What is needed:
From the records that follow, copy every line that contains the word "открытка".

Transcribed page contents:

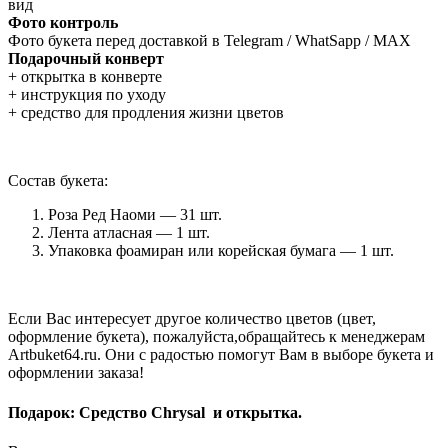
вид
Фото контроль
Фото букета перед доставкой в Telegram / WhatSapp / MAX
Подарочный конверт
+ открытка в конверте
+ инструкция по уходу
+ средство для продления жизни цветов
Состав букета:
Роза Ред Наоми — 31 шт.
Лента атласная — 1 шт.
Упаковка фоамиран или корейская бумага — 1 шт.
Если Вас интересует другое количество цветов (цвет,
оформление букета), пожалуйста,обращайтесь к менеджерам
Artbuket64.ru. Они с радостью помогут Вам в выборе букета и
оформлении заказа!
Подарок: Средство Chrysal и открытка.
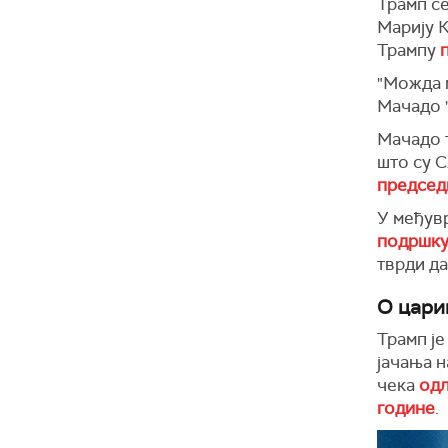
Трамп с
Марију К
Трампу
"Можда м
Мачадо 
Мачадо 
што су С
председ
У међувр
подршку
тврди д
О цари
Трамп је
јачања 
чека
одл
године
.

Answer to this exercise:
+ открытка в конверте
Подарок: Средство Chrysal и открытка.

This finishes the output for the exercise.